What is required
From the listing below, set down exactly the lines between the one holding "población sobre el" and the one holding "Working Week", inclusive. No other line is wanted.

Data for review
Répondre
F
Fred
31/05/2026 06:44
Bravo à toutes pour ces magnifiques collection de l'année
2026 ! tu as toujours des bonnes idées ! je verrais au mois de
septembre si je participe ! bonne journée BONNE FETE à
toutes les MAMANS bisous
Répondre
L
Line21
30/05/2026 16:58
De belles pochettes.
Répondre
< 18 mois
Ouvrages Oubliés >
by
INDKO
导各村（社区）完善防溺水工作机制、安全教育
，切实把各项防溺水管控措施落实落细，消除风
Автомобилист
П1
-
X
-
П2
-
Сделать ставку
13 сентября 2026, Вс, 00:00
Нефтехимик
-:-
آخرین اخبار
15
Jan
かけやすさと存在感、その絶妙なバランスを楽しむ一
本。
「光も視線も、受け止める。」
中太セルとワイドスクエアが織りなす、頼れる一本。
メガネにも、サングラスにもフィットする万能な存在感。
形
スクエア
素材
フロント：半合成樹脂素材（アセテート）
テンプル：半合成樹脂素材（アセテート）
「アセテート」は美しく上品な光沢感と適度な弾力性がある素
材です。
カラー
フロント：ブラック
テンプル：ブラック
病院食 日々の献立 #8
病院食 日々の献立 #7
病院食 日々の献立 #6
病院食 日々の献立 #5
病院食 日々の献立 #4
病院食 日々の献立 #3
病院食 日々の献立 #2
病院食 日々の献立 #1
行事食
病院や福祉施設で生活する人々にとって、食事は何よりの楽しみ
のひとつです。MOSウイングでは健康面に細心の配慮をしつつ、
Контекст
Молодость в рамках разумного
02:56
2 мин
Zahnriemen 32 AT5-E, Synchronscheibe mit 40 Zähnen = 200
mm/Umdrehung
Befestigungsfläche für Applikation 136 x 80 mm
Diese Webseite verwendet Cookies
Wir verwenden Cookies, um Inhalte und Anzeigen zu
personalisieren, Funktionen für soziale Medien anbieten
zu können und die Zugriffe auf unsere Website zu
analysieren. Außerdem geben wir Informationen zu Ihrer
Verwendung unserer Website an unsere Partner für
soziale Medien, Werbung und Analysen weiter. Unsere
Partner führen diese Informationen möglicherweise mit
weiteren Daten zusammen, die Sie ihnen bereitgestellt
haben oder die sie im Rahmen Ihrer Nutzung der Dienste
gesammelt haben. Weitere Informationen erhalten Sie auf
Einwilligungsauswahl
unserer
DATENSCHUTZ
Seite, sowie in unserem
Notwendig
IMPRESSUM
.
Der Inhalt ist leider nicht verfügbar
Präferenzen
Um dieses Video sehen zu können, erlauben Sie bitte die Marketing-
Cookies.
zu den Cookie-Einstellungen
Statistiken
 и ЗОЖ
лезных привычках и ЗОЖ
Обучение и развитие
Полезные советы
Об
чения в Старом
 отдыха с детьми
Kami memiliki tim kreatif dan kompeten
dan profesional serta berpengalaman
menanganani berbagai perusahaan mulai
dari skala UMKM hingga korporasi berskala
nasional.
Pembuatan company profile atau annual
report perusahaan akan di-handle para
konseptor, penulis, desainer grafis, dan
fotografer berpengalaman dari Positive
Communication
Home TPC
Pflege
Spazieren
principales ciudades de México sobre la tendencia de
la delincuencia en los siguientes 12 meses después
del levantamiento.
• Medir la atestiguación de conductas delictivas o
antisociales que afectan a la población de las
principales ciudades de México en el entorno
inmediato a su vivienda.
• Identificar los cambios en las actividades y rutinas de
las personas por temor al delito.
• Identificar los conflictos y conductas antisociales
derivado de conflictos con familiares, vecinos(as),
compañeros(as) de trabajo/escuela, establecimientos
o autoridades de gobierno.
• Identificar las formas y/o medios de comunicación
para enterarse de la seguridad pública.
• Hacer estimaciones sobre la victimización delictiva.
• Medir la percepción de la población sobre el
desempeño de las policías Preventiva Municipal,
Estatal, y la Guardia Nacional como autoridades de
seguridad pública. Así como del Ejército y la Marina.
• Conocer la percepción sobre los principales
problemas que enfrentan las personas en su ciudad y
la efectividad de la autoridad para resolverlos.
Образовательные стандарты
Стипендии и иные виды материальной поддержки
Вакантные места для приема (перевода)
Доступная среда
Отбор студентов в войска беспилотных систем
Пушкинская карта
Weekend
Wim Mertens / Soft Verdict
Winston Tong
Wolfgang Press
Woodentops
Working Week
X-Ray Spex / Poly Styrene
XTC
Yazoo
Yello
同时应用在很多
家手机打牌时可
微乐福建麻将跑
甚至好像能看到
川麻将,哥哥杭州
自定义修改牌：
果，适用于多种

Answer to the exercise
• Medir la percepción de la población sobre el
desempeño de las policías Preventiva Municipal,
Estatal, y la Guardia Nacional como autoridades de
seguridad pública. Así como del Ejército y la Marina.
• Conocer la percepción sobre los principales
problemas que enfrentan las personas en su ciudad y
la efectividad de la autoridad para resolverlos.
Образовательные стандарты
Стипендии и иные виды материальной поддержки
Вакантные места для приема (перевода)
Доступная среда
Отбор студентов в войска беспилотных систем
Пушкинская карта
Weekend
Wim Mertens / Soft Verdict
Winston Tong
Wolfgang Press
Woodentops
Working Week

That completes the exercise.